TASK REQUIREMENTS:
Scan the lines below for the string "League" and copy every one that has it.

Extracted page text data:
##########

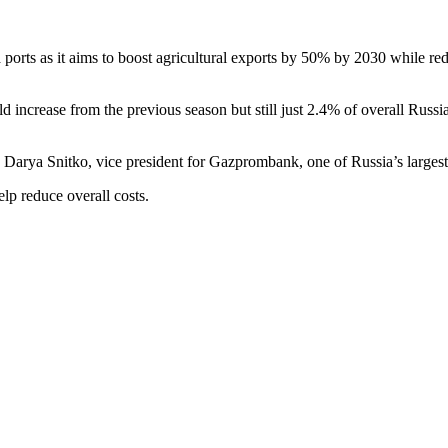
a ports as it aims to boost agricultural exports by 50% by 2030 while re
fold increase from the previous season but still just 2.4% of overall Russ
d Darya Snitko, vice president for Gazprombank, one of Russia’s largest
elp reduce overall costs.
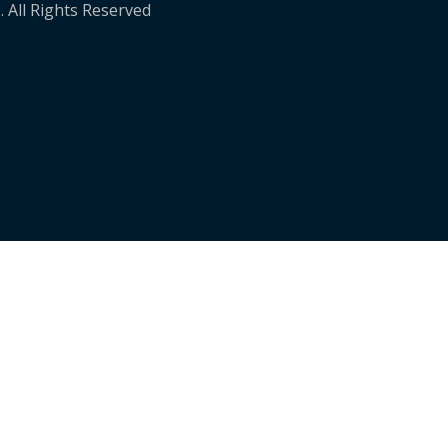
. All Rights Reserved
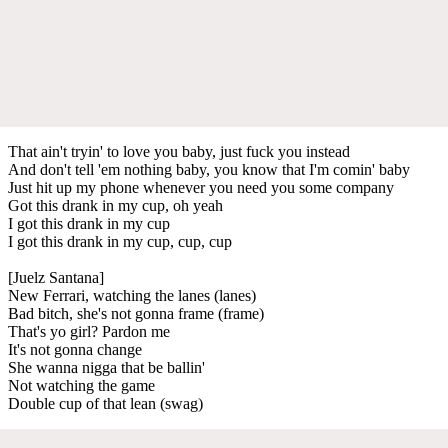
That ain't tryin' to love you baby, just fuck you instead
And don't tell 'em nothing baby, you know that I'm comin' baby
Just hit up my phone whenever you need you some company
Got this drank in my cup, oh yeah
I got this drank in my cup
I got this drank in my cup, cup, cup
[Juelz Santana]
New Ferrari, watching the lanes (lanes)
Bad bitch, she's not gonna frame (frame)
That's yo girl? Pardon me
It's not gonna change
She wanna nigga that be ballin'
Not watching the game
Double cup of that lean (swag)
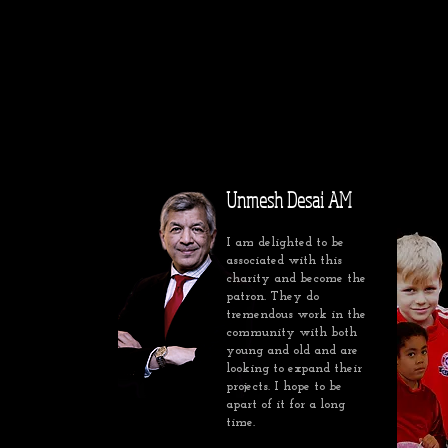
Unmesh Desai AM
I am delighted to be
associated with this
charity and become the
patron. They do
tremendous work in the
community with both
young and old and are
looking to expand their
projects. I hope to be
apart of it for a long
time.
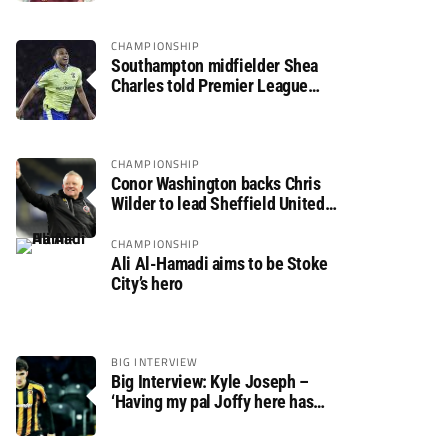
CHAMPIONSHIP
Southampton midfielder Shea
Charles told Premier League
move is a matter of “when, not if”
CHAMPIONSHIP
Conor Washington backs Chris
Wilder to lead Sheffield United
back to the Premier League
CHAMPIONSHIP
Ali Al-Hamadi aims to be Stoke
City’s hero
BIG INTERVIEW
Big Interview: Kyle Joseph –
‘Having my pal Joffy here has
made settling in much easier’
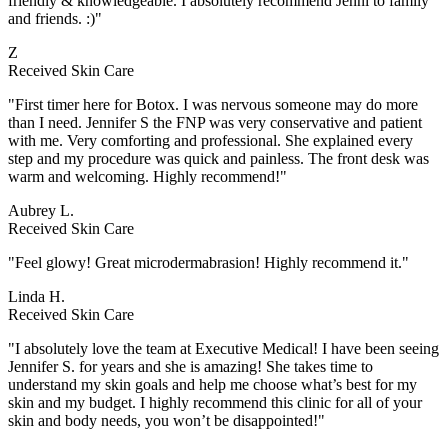
friendly & knowledgeable. I absolutely recommend Jenni to family
and friends. :)"
Z
Received Skin Care
"First timer here for Botox. I was nervous someone may do more
than I need. Jennifer S the FNP was very conservative and patient
with me. Very comforting and professional. She explained every
step and my procedure was quick and painless. The front desk was
warm and welcoming. Highly recommend!"
Aubrey L.
Received Skin Care
"Feel glowy! Great microdermabrasion! Highly recommend it."
Linda H.
Received Skin Care
"I absolutely love the team at Executive Medical! I have been seeing
Jennifer S. for years and she is amazing! She takes time to
understand my skin goals and help me choose what’s best for my
skin and my budget. I highly recommend this clinic for all of your
skin and body needs, you won’t be disappointed!"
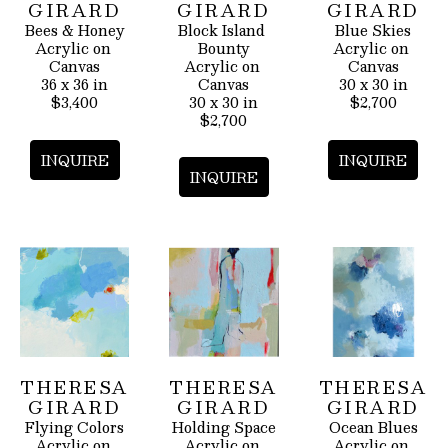
GIRARD
GIRARD
GIRARD
Bees & Honey
Block Island 
Blue Skies
Acrylic on 
Bounty
Acrylic on 
Canvas
Acrylic on 
Canvas
36 x 36 in
Canvas
30 x 30 in
$3,400
30 x 30 in
$2,700
$2,700
INQUIRE
INQUIRE
INQUIRE
THERESA 
THERESA 
THERESA 
GIRARD
GIRARD
GIRARD
Flying Colors
Holding Space
Ocean Blues
Acrylic on 
Acrylic on 
Acrylic on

##########

RESPONSE AREA:
Charles told Premier League
back to the Premier League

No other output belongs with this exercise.